» Document structure recognition data
⟨
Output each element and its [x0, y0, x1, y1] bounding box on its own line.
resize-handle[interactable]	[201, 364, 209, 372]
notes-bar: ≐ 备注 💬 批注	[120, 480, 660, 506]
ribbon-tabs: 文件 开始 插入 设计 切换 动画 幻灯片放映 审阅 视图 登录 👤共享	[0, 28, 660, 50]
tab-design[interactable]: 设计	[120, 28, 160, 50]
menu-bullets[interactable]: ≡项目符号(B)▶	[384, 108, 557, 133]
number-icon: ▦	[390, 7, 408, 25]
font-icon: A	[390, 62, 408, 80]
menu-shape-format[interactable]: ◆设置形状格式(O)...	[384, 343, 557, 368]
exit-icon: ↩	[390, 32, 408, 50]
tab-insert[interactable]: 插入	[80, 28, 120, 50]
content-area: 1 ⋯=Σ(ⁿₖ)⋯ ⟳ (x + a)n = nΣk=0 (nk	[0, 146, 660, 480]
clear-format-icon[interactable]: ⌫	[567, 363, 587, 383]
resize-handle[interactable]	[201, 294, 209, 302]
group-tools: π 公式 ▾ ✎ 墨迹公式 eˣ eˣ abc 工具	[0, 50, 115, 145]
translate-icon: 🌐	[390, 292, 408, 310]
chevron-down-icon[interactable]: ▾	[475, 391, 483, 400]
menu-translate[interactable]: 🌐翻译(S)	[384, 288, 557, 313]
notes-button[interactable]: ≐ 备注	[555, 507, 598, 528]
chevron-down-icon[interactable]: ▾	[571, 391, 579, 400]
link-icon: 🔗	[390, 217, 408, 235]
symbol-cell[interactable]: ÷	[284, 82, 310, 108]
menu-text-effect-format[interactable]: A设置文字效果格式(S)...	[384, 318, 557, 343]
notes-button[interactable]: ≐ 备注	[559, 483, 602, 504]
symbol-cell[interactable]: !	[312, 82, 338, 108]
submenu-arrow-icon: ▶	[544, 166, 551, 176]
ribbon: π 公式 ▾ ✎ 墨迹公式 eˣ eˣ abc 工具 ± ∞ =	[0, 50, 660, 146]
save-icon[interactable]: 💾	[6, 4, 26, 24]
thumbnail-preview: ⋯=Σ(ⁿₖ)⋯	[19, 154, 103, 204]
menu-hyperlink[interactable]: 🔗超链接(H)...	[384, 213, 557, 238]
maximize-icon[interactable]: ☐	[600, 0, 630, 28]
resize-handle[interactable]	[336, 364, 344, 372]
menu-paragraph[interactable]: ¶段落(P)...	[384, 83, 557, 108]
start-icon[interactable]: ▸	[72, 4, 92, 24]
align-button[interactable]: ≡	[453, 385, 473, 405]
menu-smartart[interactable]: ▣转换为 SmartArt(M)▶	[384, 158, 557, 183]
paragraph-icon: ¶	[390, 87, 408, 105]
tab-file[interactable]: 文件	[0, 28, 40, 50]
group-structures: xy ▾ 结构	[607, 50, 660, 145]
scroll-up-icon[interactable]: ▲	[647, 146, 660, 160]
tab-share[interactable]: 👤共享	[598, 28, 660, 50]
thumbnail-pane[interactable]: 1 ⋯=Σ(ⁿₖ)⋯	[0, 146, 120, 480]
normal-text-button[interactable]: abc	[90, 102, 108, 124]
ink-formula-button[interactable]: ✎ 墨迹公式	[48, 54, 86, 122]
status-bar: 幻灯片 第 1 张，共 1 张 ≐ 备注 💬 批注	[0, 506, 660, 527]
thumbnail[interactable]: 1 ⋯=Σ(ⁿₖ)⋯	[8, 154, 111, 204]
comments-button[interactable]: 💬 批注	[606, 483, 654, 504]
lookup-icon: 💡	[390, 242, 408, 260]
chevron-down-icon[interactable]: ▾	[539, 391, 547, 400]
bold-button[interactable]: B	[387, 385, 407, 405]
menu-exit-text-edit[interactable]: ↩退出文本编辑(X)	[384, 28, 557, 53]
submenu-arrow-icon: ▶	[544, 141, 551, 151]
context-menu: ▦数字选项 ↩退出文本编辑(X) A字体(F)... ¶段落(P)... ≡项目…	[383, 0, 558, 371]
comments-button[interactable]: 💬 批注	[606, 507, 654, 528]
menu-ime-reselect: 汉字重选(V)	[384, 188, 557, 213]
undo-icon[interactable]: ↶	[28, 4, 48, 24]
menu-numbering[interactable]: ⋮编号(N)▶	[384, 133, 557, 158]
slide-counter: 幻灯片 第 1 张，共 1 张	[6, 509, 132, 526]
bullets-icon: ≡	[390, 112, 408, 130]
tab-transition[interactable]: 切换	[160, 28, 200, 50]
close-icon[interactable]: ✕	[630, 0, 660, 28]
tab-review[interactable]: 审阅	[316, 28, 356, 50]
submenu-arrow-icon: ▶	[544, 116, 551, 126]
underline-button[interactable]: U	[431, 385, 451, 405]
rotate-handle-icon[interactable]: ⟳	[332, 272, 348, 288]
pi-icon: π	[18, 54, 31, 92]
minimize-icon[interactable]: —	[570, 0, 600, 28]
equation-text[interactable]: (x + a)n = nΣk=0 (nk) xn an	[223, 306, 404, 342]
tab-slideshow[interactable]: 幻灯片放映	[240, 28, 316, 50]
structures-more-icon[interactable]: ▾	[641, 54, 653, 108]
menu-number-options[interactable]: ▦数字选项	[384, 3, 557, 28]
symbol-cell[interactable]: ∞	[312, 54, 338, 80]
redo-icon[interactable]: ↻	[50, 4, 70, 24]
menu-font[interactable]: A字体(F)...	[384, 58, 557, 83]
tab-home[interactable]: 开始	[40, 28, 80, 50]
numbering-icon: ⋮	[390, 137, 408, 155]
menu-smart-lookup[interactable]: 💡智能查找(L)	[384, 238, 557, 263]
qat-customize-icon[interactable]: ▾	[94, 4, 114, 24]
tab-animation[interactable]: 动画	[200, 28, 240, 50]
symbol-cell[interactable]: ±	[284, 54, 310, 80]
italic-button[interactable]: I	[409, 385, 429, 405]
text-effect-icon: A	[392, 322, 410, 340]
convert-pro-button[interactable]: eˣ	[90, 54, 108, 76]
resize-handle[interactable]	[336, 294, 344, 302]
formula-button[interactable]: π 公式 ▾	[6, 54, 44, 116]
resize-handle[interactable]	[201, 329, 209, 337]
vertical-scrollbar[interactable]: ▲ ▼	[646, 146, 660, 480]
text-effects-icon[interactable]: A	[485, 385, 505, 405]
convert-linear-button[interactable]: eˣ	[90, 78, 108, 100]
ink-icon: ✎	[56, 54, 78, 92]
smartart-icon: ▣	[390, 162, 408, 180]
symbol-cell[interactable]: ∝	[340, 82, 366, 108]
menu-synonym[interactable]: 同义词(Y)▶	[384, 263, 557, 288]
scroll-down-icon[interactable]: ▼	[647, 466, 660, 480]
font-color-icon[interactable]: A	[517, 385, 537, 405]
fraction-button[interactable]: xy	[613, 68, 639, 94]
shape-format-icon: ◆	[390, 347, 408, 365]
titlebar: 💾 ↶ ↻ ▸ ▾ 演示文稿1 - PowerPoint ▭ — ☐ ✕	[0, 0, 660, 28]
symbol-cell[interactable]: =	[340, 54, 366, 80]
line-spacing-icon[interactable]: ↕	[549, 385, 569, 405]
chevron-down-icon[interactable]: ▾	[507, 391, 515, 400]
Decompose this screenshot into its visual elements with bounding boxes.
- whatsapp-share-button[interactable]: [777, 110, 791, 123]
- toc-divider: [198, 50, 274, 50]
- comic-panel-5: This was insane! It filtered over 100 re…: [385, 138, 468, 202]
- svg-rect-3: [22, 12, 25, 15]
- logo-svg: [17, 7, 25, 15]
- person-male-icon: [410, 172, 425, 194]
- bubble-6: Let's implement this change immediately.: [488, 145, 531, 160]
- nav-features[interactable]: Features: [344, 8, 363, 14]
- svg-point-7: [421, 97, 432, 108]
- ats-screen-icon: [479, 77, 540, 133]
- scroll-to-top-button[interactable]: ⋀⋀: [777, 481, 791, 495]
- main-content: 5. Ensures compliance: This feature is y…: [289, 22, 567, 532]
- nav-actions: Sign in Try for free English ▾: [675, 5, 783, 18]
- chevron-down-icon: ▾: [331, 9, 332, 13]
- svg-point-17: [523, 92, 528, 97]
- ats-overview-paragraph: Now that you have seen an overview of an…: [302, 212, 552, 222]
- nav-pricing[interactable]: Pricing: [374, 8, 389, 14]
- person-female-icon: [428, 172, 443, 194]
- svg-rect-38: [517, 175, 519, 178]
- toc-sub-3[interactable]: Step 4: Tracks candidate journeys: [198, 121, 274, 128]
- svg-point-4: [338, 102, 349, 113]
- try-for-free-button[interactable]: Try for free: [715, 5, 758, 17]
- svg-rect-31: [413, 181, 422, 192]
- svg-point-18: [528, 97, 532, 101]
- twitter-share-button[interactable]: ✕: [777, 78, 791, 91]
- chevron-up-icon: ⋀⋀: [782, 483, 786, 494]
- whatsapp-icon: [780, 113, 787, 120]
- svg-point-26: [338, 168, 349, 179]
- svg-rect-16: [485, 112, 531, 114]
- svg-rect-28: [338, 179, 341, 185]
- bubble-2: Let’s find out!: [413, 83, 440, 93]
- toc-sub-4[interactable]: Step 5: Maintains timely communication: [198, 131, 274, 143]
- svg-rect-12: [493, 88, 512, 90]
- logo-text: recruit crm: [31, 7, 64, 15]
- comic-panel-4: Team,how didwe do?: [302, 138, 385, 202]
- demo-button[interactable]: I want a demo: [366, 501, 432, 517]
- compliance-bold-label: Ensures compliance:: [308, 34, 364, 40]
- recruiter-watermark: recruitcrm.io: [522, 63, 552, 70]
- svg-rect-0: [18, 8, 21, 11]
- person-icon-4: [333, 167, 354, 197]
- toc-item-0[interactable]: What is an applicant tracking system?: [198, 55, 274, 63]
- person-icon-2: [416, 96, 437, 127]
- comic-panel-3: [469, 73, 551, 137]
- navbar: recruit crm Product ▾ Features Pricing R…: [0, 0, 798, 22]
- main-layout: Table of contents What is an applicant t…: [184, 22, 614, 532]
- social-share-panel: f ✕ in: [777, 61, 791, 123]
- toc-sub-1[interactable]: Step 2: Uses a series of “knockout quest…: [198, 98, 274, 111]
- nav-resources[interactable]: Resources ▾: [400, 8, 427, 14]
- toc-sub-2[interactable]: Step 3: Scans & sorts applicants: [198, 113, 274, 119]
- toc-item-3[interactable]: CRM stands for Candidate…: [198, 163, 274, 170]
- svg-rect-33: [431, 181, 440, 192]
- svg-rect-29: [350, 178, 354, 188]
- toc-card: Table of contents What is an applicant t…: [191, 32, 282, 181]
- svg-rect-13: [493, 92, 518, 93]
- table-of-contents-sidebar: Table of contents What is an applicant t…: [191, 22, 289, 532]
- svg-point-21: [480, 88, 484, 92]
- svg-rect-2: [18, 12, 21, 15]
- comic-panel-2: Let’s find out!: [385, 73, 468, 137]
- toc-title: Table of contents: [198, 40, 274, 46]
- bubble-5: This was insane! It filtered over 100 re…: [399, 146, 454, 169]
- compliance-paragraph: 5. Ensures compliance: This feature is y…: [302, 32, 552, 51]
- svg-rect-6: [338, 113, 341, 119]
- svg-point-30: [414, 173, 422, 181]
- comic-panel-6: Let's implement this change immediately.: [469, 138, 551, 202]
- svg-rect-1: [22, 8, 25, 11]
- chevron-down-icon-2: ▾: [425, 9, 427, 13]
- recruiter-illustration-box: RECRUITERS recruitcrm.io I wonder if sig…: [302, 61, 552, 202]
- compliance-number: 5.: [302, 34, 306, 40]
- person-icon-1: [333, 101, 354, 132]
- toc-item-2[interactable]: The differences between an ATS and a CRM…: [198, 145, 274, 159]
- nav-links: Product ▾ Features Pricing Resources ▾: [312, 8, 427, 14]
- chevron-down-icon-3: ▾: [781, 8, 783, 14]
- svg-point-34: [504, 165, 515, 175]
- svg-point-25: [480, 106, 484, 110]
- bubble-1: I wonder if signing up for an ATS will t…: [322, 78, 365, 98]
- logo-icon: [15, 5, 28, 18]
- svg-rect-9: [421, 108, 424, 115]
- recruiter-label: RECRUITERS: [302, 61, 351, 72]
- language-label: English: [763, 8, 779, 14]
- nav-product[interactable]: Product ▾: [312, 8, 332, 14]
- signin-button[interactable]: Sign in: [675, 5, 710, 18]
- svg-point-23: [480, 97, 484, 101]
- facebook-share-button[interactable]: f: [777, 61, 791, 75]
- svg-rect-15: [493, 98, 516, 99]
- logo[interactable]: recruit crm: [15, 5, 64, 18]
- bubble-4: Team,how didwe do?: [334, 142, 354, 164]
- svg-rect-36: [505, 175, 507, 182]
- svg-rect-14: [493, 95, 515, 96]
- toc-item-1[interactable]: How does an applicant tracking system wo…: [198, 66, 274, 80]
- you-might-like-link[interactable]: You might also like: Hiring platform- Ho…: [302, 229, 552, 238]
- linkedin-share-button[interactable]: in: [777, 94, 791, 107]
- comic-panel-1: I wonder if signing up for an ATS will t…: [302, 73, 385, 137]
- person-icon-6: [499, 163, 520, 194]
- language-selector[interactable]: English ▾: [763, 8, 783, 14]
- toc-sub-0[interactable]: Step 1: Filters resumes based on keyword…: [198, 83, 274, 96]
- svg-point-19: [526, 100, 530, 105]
⟩
» Prompt
For each line of the data that includes the word "compliance", return a copy of it.

» The answer
- main-content: 5. Ensures compliance: This feature is y…: [289, 22, 567, 532]
- compliance-bold-label: Ensures compliance:: [308, 34, 364, 40]
- compliance-paragraph: 5. Ensures compliance: This feature is y…: [302, 32, 552, 51]
- compliance-number: 5.: [302, 34, 306, 40]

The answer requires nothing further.